Thursday, February 07, 2013

Erich Fromm: Spiritual Humanist & Public Intellectual

Erich Fromm’s writings (academic and otherwise) reliably display his considerable personal and intellectual merits and powers as a clinician, social psychologist, and existential humanist. In the history of psychoanalysis, Fromm is aptly classified by Daniel Burston as among Freud’s “loyal opposition,” that is, “those analysts whose loyalties to Freud prompted them to stay within the organizational framework of psychoanalysis despite their disagreements with him on important issues and despite the diminished trust, esteem, and credibility they often suffered among their colleagues as a consequence.” This group is further divided by Burston into “independent analysts” (e.g., Sandor Ferenczi and Karen Horney), “object relations” theorists (e.g., W.D. Fairbairn and Harry Guntrip), and “Freudo-Marxists” like Wilhelm Reich, Otto Fenichel, and of course Fromm himself.

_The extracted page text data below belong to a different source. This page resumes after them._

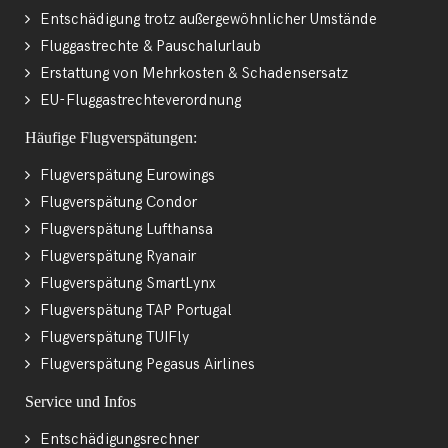
Entschädigung trotz außergewöhnlicher Umstände
Fluggastrechte & Pauschalurlaub
Erstattung von Mehrkosten & Schadensersatz
EU-Fluggastrechteverordnung
Häufige Flugverspätungen:
Flugverspätung Eurowings
Flugverspätung Condor
Flugverspätung Lufthansa
Flugverspätung Ryanair
Flugverspätung SmartLynx
Flugverspätung TAP Portugal
Flugverspätung TUIFly
Flugverspätung Pegasus Airlines
Service und Infos
Entschädigungsrechner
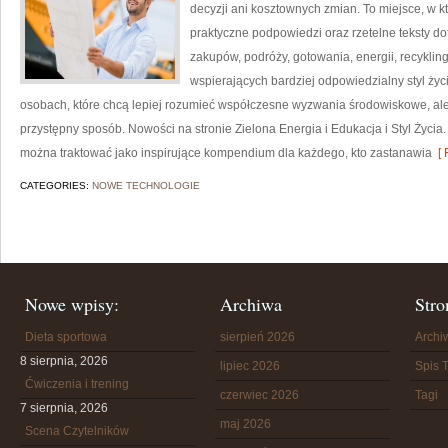
decyzji ani kosztownych zmian. To miejsce, w k
praktyczne podpowiedzi oraz rzetelne teksty 
zakupów, podróży, gotowania, energii, recykli
wspierających bardziej odpowiedzialny styl życ
osobach, które chcą lepiej rozumieć współczesne wyzwania środowiskowe, ale
przystępny sposób. Nowości na stronie Zielona Energia i Edukacja i Styl Życia
można traktować jako inspirujące kompendium dla każdego, kto zastanawia
[ 
CATEGORIES:
NOWE TECHNOLOGIE
Nowe wpisy:
Archiwa
Stro
Dieta sportowa
sierpień 2026
Arch
8 sierpnia, 2026
lipiec 2026
Spis T
Ćwiczenia i trening
czerwiec 2026
Tagi
7 sierpnia, 2026
maj 2026
Scena Czytelników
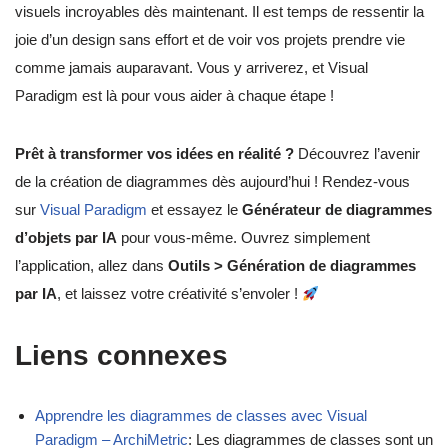
visuels incroyables dès maintenant. Il est temps de ressentir la
joie d’un design sans effort et de voir vos projets prendre vie
comme jamais auparavant. Vous y arriverez, et Visual
Paradigm est là pour vous aider à chaque étape !
Prêt à transformer vos idées en réalité ?
Découvrez l’avenir
de la création de diagrammes dès aujourd’hui ! Rendez-vous
sur
Visual Paradigm
et essayez le
Générateur de diagrammes
d’objets par IA
pour vous-même. Ouvrez simplement
l’application, allez dans
Outils > Génération de diagrammes
par IA
, et laissez votre créativité s’envoler !
Liens connexes
Apprendre les diagrammes de classes avec Visual
Paradigm – ArchiMetric
: Les diagrammes de classes sont un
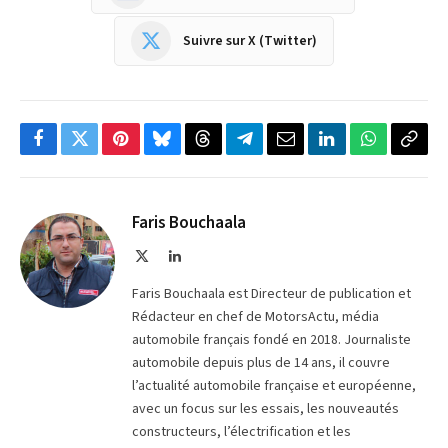
Suivre sur X (Twitter)
Facebook
Twitter
Pinterest
Bluesky
Threads
Partager
Email
LinkedIn
WhatsApp
Copi
sur
le
Telegram
lien
Faris Bouchaala
X
LinkedIn
(Twitter)
Faris Bouchaala est Directeur de publication et
Rédacteur en chef de MotorsActu, média
automobile français fondé en 2018. Journaliste
automobile depuis plus de 14 ans, il couvre
l’actualité automobile française et européenne,
avec un focus sur les essais, les nouveautés
constructeurs, l’électrification et les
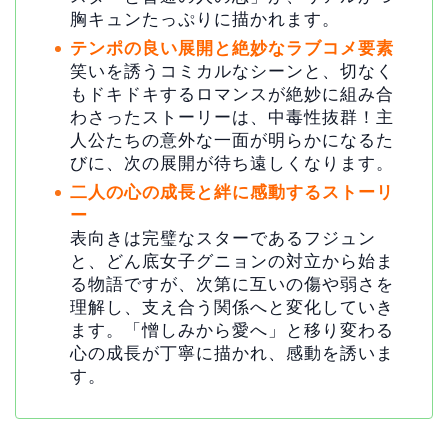
胸キュンたっぷりに描かれます。
テンポの良い展開と絶妙なラブコメ要素
笑いを誘うコミカルなシーンと、切なく
もドキドキするロマンスが絶妙に組み合
わさったストーリーは、中毒性抜群！主
人公たちの意外な一面が明らかになるた
びに、次の展開が待ち遠しくなります。
二人の心の成長と絆に感動するストーリ
ー
表向きは完璧なスターであるフジュン
と、どん底女子グニョンの対立から始ま
る物語ですが、次第に互いの傷や弱さを
理解し、支え合う関係へと変化していき
ます。「憎しみから愛へ」と移り変わる
心の成長が丁寧に描かれ、感動を誘いま
す。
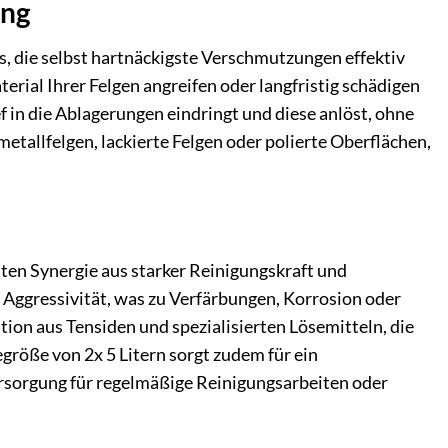
ung
s, die selbst hartnäckigste Verschmutzungen effektiv
erial Ihrer Felgen angreifen oder langfristig schädigen
f in die Ablagerungen eindringt und diese anlöst, ohne
etallfelgen, lackierte Felgen oder polierte Oberflächen,
ten Synergie aus starker Reinigungskraft und
e Aggressivität, was zu Verfärbungen, Korrosion oder
ion aus Tensiden und spezialisierten Lösemitteln, die
egröße von 2x 5 Litern sorgt zudem für ein
ersorgung für regelmäßige Reinigungsarbeiten oder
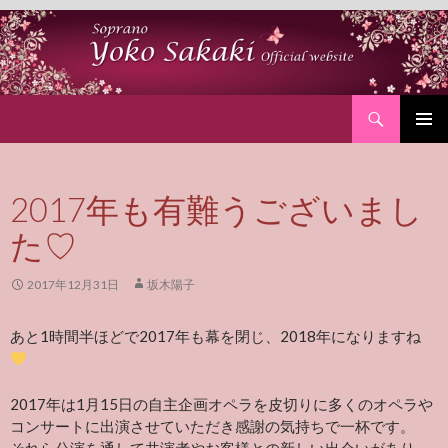
Search
SKIP
PRIMAR
TO
MENU
CONTENT
2017年も有難うございまし
た♡
2017年12月31日
坂木陽子
あと1時間半ほどで2017年も幕を閉じ、2018年になりますね
2017年は1月15日の自主企画オペラを皮切りに多くのオペラや
コンサートに出演させていただき感謝の気持ちで一杯です。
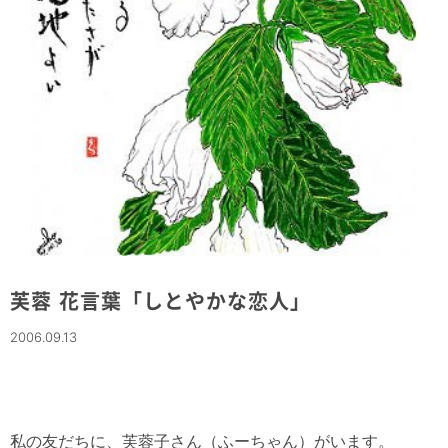
芙蓉 花言葉「しとやかな恋人」
2006.09.13
私の友だちに、芙蓉子さん（ふーちゃん）がいます。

A remarkable new examination of Fromm’s life and work by Lawrence J. Friedman (assisted by Anke N. Schreiber), The Lives of Erich Fromm: Love’s Prophet (New York: Columbia University Press, 2013), is justly described as “riveting,” “entertaining,” “highly accessible,” “penetrating,” and “outstanding.” Here I want to highlight a snapshot from Fromm’s life as a public intellectual and political activist from the prologue to the book, a facet of his life about which I had known very little prior to Friedman’s study:

“In the fall of 1960, an article Fromm published in the journal Daedalus on arms control and disarmament commanded presidential Kennedy’s attention. In the article, Fromm advised that the United States pepper the Soviets with a stream of sequential weapons-reduction proposals culminating in the elimination of all nuclear weapons. He also called for a strong federal disarmament agency. Ten months into his presidency, Kennedy prompted Congress to create the Arms Control and Disarmament Agency. He also instructed his advisors to consider Fromm’s proposal for sequentially pressuring the Soviets. In response, Kennedy’s national security advisor, McGeorge Bundy, incorporated several of Fromm’s writings on Soviet and German politics in his Oval Office briefing materials. This pattern of indirect contact continued into the fall of 1962, when the Cuban Missile Crisis nearly led to nuclear war.* There is reason to believe that Kennedy made a telephone call to Fromm soon after the crisis. Then, in June 1963, in a major address at American University, the president departed markedly from his often hawkish Cold War rhetoric and emphasized the need for peaceful coexistence with the Soviets, along with nuclear disarmament, as a means to avert global extinction. Many briefing documents and private conversations with ‘insiders’ obviously had shaped the address. But Kennedy’s reasoning, the ethical values he presented, and even some of the specific language of the speech approximated parts of Fromm’s own writings, especially the Daedalus article.”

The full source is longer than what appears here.